AIM OF THE EXERCISE » Output the whole listing exactly, except for the pictures in it.

INPUT »

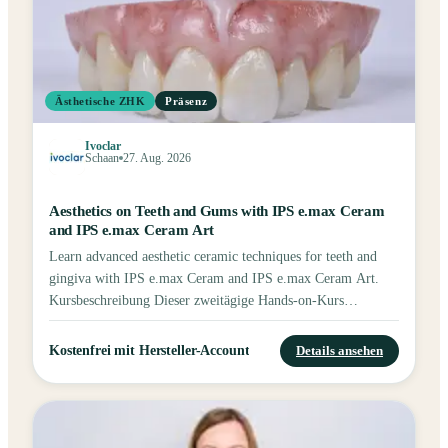
Ästhetische ZHK
Präsenz
Ivoclar
Schaan
27. Aug. 2026
Aesthetics on Teeth and Gums with IPS e.max Ceram
and IPS e.max Ceram Art
Learn advanced aesthetic ceramic techniques for teeth and
gingiva with IPS e.max Ceram and IPS e.max Ceram Art.
Kursbeschreibung Dieser zweitägige Hands-on-Kurs
konzentriert sich auf die ästhetische Rekonstruktion von
Zähnen und Gingiva mit modernen, metallfreien
Kostenfrei mit Hersteller-Account
Details ansehen
Keramiktechniken. Die Teilnehmenden erarbeiten und
verfeinern fortgeschrittene Strategien zur Herstellung
hochästhetischer dentaler und gingivaler Restaurationen – mit
besonderem Fokus auf Licht, Farbe und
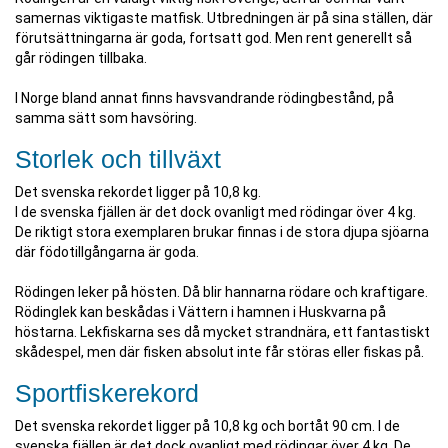
samernas viktigaste matfisk. Utbredningen är på sina ställen, där
förutsättningarna är goda, fortsatt god. Men rent generellt så
går rödingen tillbaka.
I Norge bland annat finns havsvandrande rödingbestånd, på
samma sätt som havsöring.
Storlek och tillväxt
Det svenska rekordet ligger på 10,8 kg.
I de svenska fjällen är det dock ovanligt med rödingar över 4 kg.
De riktigt stora exemplaren brukar finnas i de stora djupa sjöarna
där födotillgångarna är goda.
Rödingen leker på hösten. Då blir hannarna rödare och kraftigare.
Rödinglek kan beskådas i Vättern i hamnen i Huskvarna på
höstarna. Lekfiskarna ses då mycket strandnära, ett fantastiskt
skådespel, men där fisken absolut inte får störas eller fiskas på.
Sportfiskerekord
Det svenska rekordet ligger på 10,8 kg och bortåt 90 cm. I de
svenska fjällen är det dock ovanligt med rödingar över 4 kg. De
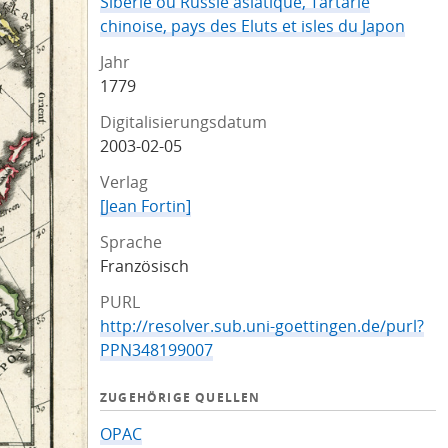
Siberie ou Russie asiatique, Tartarie
chinoise, pays des Eluts et isles du Japon
Jahr
1779
Digitalisierungsdatum
2003-02-05
Verlag
[Jean Fortin]
Sprache
Französisch
PURL
http://resolver.sub.uni-goettingen.de/purl?
PPN348199007
ZUGEHÖRIGE QUELLEN
OPAC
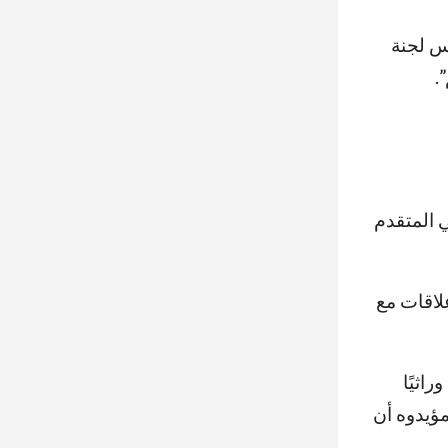
س لجنة
.
ي المتقدم
لاقات مع
اثيًا
 فيما يعتقد مؤيدوه أن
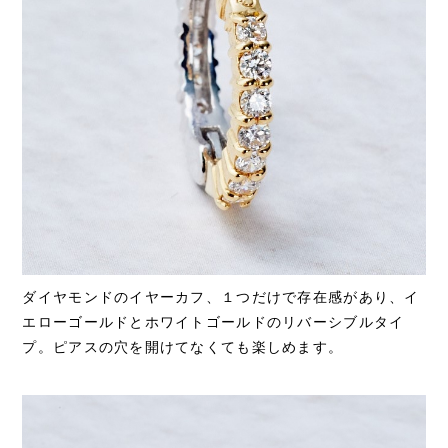
ダイヤモンドのイヤーカフ、１つだけで存在感があり、イ
エローゴールドとホワイトゴールドのリバーシブルタイ
プ。ピアスの穴を開けてなくても楽しめます。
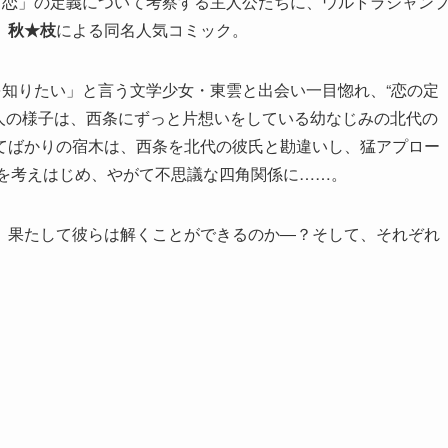
「恋」の定義について考察する主人公たちに、ウルトラジャン
、
秋★枝
による同名人気コミック。
を知りたい」と言う文学少女・東雲と出会い一目惚れ、“恋の定
人の様子は、西条にずっと片想いをしている幼なじみの北代の
てばかりの宿木は、西条を北代の彼氏と勘違いし、猛アプロー
”を考えはじめ、やがて不思議な四角関係に……。
、果たして彼らは解くことができるのか―？そして、それぞれ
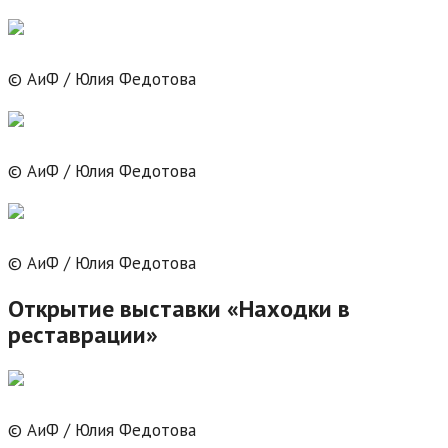
© АиФ / Юлия Федотова
© АиФ / Юлия Федотова
© АиФ / Юлия Федотова
Открытие выставки «Находки в
реставрации»
© АиФ / Юлия Федотова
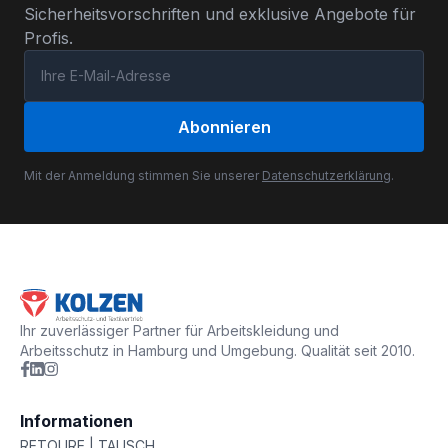
Sicherheitsvorschriften und exklusive Angebote für
Profis.
Abonnieren
Mit der Anmeldung stimmen Sie unserer
Datenschutzerklärung
.
Ihr zuverlässiger Partner für Arbeitskleidung und
Arbeitsschutz in Hamburg und Umgebung. Qualität seit 2010.
Informationen
RETOURE | TAUSCH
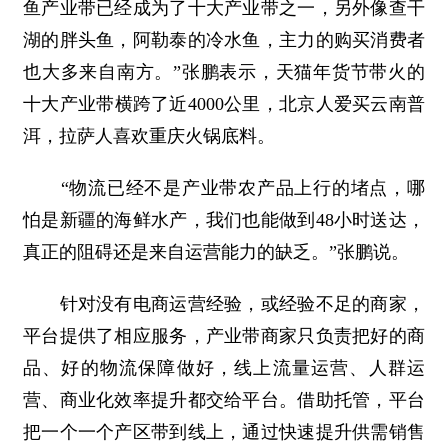
鱼产业带已经成为了十大产业带之一，另外像查干
湖的胖头鱼，阿勒泰的冷水鱼，主力的购买消费者
也大多来自南方。”张鹏表示，天猫年货节带火的
十大产业带横跨了近4000公里，北京人爱买云南普
洱，拉萨人喜欢重庆火锅底料。
“物流已经不是产业带农产品上行的堵点，哪
怕是新疆的海鲜水产，我们也能做到48小时送达，
真正的阻碍还是来自运营能力的缺乏。”张鹏说。
针对没有电商运营经验，或经验不足的商家，
平台提供了相应服务，产业带商家只负责把好的商
品、好的物流保障做好，线上流量运营、人群运
营、商业化效率提升都交给平台。借助托管，平台
把一个一个产区带到线上，通过快速提升供需销售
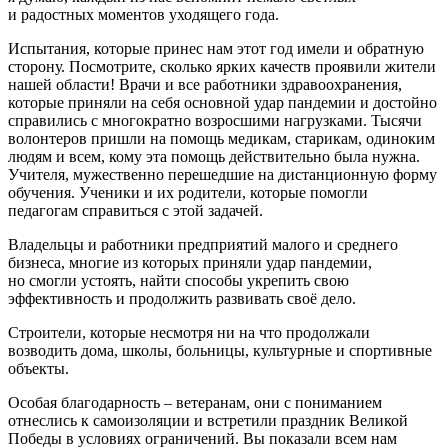
и радостных моментов уходящего года.
Испытания, которые принес нам этот год имели и обратную
сторону. Посмотрите, сколько ярких качеств проявили жители
нашей области! Врачи и все работники здравоохранения,
которые приняли на себя основной удар пандемии и достойно
справились с многократно возросшими нагрузками. Тысячи
волонтеров пришли на помощь медикам, старикам, одиноким
людям и всем, кому эта помощь действительно была нужна.
Учителя, мужественно перешедшие на дистанционную форму
обучения. Ученики и их родители, которые помогли
педагогам справиться с этой задачей.
Владельцы и работники предприятий малого и среднего
бизнеса, многие из которых приняли удар пандемии,
но смогли устоять, найти способы укрепить свою
эффективность и продолжить развивать своё дело.
Строители, которые несмотря ни на что продолжали
возводить дома, школы, больницы, культурные и спортивные
объекты.
Особая благодарность – ветеранам, они с пониманием
отнеслись к самоизоляции и встретили праздник Великой
Победы в условиях ограничений. Вы показали всем нам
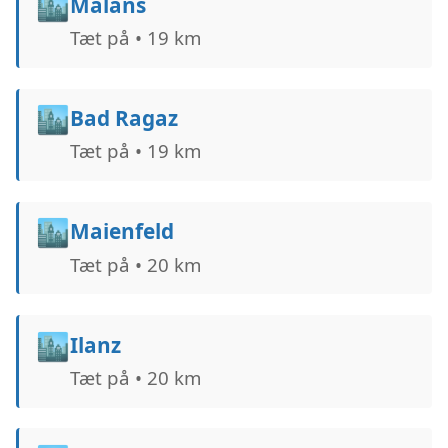
🏙️
Malans
Tæt på • 19 km
🏙️
Bad Ragaz
Tæt på • 19 km
🏙️
Maienfeld
Tæt på • 20 km
🏙️
Ilanz
Tæt på • 20 km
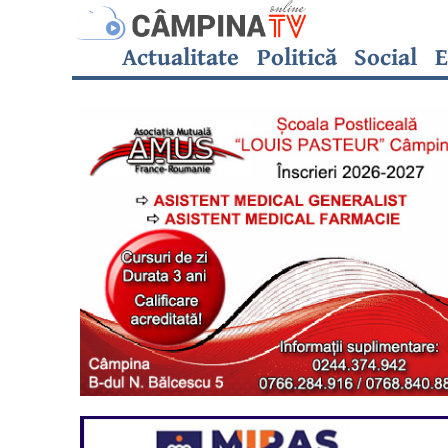
Actualitate
Politică
Social
E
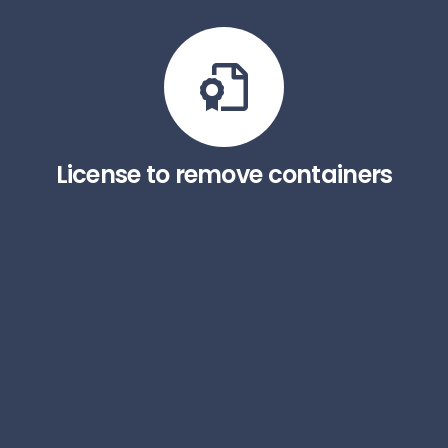
License to remove containers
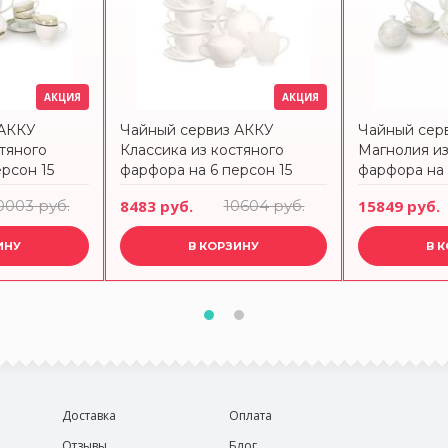
АКЦИЯ
АКЦИЯ
 АККУ
Чайный сервиз АККУ
Чайный сер
тяного
Классика из костяного
Магнолия из
рсон 15
фарфора на 6 персон 15
фарфора на 
предметов
предметов
0003 руб.
8483 руб.
10604 руб.
15849 руб.
ИНУ
В КОРЗИНУ
В 
Доставка
Оплата
Отзывы
Блог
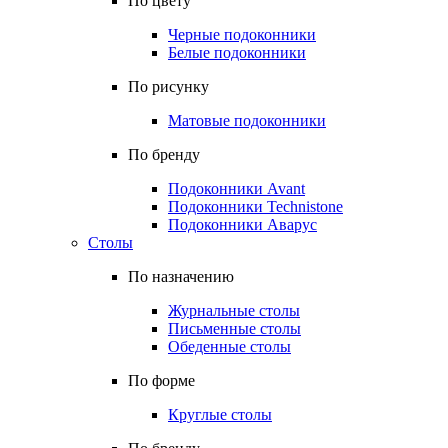
По цвету
Черные подоконники
Белые подоконники
По рисунку
Матовые подоконники
По бренду
Подоконники Avant
Подоконники Technistone
Подоконники Аварус
Столы
По назначению
Журнальные столы
Письменные столы
Обеденные столы
По форме
Круглые столы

ANSWER TO THE PROBLEM »
Ästhetische ZHK
Präsenz
Ivoclar
Schaan
27. Aug. 2026
Aesthetics on Teeth and Gums with IPS e.max Ceram
and IPS e.max Ceram Art
Learn advanced aesthetic ceramic techniques for teeth and
gingiva with IPS e.max Ceram and IPS e.max Ceram Art.
Kursbeschreibung Dieser zweitägige Hands-on-Kurs
konzentriert sich auf die ästhetische Rekonstruktion von
Zähnen und Gingiva mit modernen, metallfreien
Kostenfrei mit Hersteller-Account
Details ansehen
Keramiktechniken. Die Teilnehmenden erarbeiten und
verfeinern fortgeschrittene Strategien zur Herstellung
hochästhetischer dentaler und gingivaler Restaurationen – mit
besonderem Fokus auf Licht, Farbe und
samernas viktigaste matfisk. Utbredningen är på sina ställen, där
förutsättningarna är goda, fortsatt god. Men rent generellt så
går rödingen tillbaka.
I Norge bland annat finns havsvandrande rödingbestånd, på
samma sätt som havsöring.
Storlek och tillväxt
Det svenska rekordet ligger på 10,8 kg.
I de svenska fjällen är det dock ovanligt med rödingar över 4 kg.
De riktigt stora exemplaren brukar finnas i de stora djupa sjöarna
där födotillgångarna är goda.
Rödingen leker på hösten. Då blir hannarna rödare och kraftigare.
Rödinglek kan beskådas i Vättern i hamnen i Huskvarna på
höstarna. Lekfiskarna ses då mycket strandnära, ett fantastiskt
skådespel, men där fisken absolut inte får störas eller fiskas på.
Sportfiskerekord
Det svenska rekordet ligger på 10,8 kg och bortåt 90 cm. I de
svenska fjällen är det dock ovanligt med rödingar över 4 kg. De
Siberie ou Russie asiatique, Tartarie
chinoise, pays des Eluts et isles du Japon
Jahr
1779
Digitalisierungsdatum
2003-02-05
Verlag
[Jean Fortin]
Sprache
Französisch
PURL
http://resolver.sub.uni-goettingen.de/purl?
PPN348199007
ZUGEHÖRIGE QUELLEN
OPAC
س لجنة
.
ي المتقدم
لاقات مع
اثيًا
 فيما يعتقد مؤيدوه أن
ダイヤモンドのイヤーカフ、１つだけで存在感があり、イ
エローゴールドとホワイトゴールドのリバーシブルタイ
プ。ピアスの穴を開けてなくても楽しめます。
「恋」の定義について考察する主人公たちに、ウルトラジャン
、
秋★枝
による同名人気コミック。
を知りたい」と言う文学少女・東雲と出会い一目惚れ、“恋の定
人の様子は、西条にずっと片想いをしている幼なじみの北代の
てばかりの宿木は、西条を北代の彼氏と勘違いし、猛アプロー
”を考えはじめ、やがて不思議な四角関係に……。
、果たして彼らは解くことができるのか―？そして、それぞれ
© АиФ / Юлия Федотова
© АиФ / Юлия Федотова
© АиФ / Юлия Федотова
Открытие выставки «Находки в
реставрации»
© АиФ / Юлия Федотова
Sicherheitsvorschriften und exklusive Angebote für
Profis.
Abonnieren
Mit der Anmeldung stimmen Sie unserer
Datenschutzerklärung
.
Ihr zuverlässiger Partner für Arbeitskleidung und
Arbeitsschutz in Hamburg und Umgebung. Qualität seit 2010.
Informationen
RETOURE | TAUSCH
鱼产业带已经成为了十大产业带之一，另外像查干
湖的胖头鱼，阿勒泰的冷水鱼，主力的购买消费者
也大多来自南方。”张鹏表示，天猫年货节带火的
十大产业带横跨了近4000公里，北京人爱买云南普
洱，拉萨人喜欢重庆火锅底料。
“物流已经不是产业带农产品上行的堵点，哪
怕是新疆的海鲜水产，我们也能做到48小时送达，
真正的阻碍还是来自运营能力的缺乏。”张鹏说。
针对没有电商运营经验，或经验不足的商家，
平台提供了相应服务，产业带商家只负责把好的商
品、好的物流保障做好，线上流量运营、人群运
营、商业化效率提升都交给平台。借助托管，平台
把一个一个产区带到线上，通过快速提升供需销售
и радостных моментов уходящего года.
Испытания, которые принес нам этот год имели и обратную
сторону. Посмотрите, сколько ярких качеств проявили жители
нашей области! Врачи и все работники здравоохранения,
которые приняли на себя основной удар пандемии и достойно
справились с многократно возросшими нагрузками. Тысячи
волонтеров пришли на помощь медикам, старикам, одиноким
людям и всем, кому эта помощь действительно была нужна.
Учителя, мужественно перешедшие на дистанционную форму
обучения. Ученики и их родители, которые помогли
педагогам справиться с этой задачей.
Владельцы и работники предприятий малого и среднего
бизнеса, многие из которых приняли удар пандемии,
но смогли устоять, найти способы укрепить свою
эффективность и продолжить развивать своё дело.
Строители, которые несмотря ни на что продолжали
возводить дома, школы, больницы, культурные и спортивные
объекты.
Особая благодарность – ветеранам, они с пониманием
отнеслись к самоизоляции и встретили праздник Великой
Победы в условиях ограничений. Вы показали всем нам
🏙️
Malans
Tæt på • 19 km
🏙️
Bad Ragaz
Tæt på • 19 km
🏙️
Maienfeld
Tæt på • 20 km
🏙️
Ilanz
Tæt på • 20 km
Actualitate
Politică
Social
E
License to remove containers
АКЦИЯ
АКЦИЯ
 АККУ
Чайный сервиз АККУ
Чайный сер
тяного
Классика из костяного
Магнолия из
рсон 15
фарфора на 6 персон 15
фарфора на 
предметов
предметов
0003 руб.
8483 руб.
10604 руб.
15849 руб.
ИНУ
В КОРЗИНУ
В 
Доставка
Оплата
Отзывы
Блог
По цвету
Черные подоконники
Белые подоконники
По рисунку
Матовые подоконники
По бренду
Подоконники Avant
Подоконники Technistone
Подоконники Аварус
Столы
По назначению
Журнальные столы
Письменные столы
Обеденные столы
По форме
Круглые столы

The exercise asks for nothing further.